▸ **INSTRUCTIONS TO FOLLOW**
Your task is to extract every entry that follows word for word while excluding the pictures.

--- RECORDS FOR THIS TASK ---

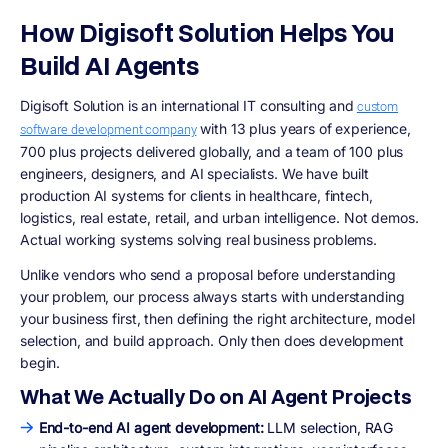
How Digisoft Solution Helps You
Build AI Agents
Digisoft Solution is an international IT consulting and
custom
with 13 plus years of experience,
software development company
700 plus projects delivered globally, and a team of 100 plus
engineers, designers, and AI specialists. We have built
production AI systems for clients in healthcare, fintech,
logistics, real estate, retail, and urban intelligence. Not demos.
Actual working systems solving real business problems.
Unlike vendors who send a proposal before understanding
your problem, our process always starts with understanding
your business first, then defining the right architecture, model
selection, and build approach. Only then does development
begin.
What We Actually Do on AI Agent Projects
End-to-end AI agent development:
LLM selection, RAG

---

▸ **COMPLETED TASK**
How Digisoft Solution Helps You
Build AI Agents
Digisoft Solution is an international IT consulting and
custom
with 13 plus years of experience,
software development company
700 plus projects delivered globally, and a team of 100 plus
engineers, designers, and AI specialists. We have built
production AI systems for clients in healthcare, fintech,
logistics, real estate, retail, and urban intelligence. Not demos.
Actual working systems solving real business problems.
Unlike vendors who send a proposal before understanding
your problem, our process always starts with understanding
your business first, then defining the right architecture, model
selection, and build approach. Only then does development
begin.
What We Actually Do on AI Agent Projects
End-to-end AI agent development:
LLM selection, RAG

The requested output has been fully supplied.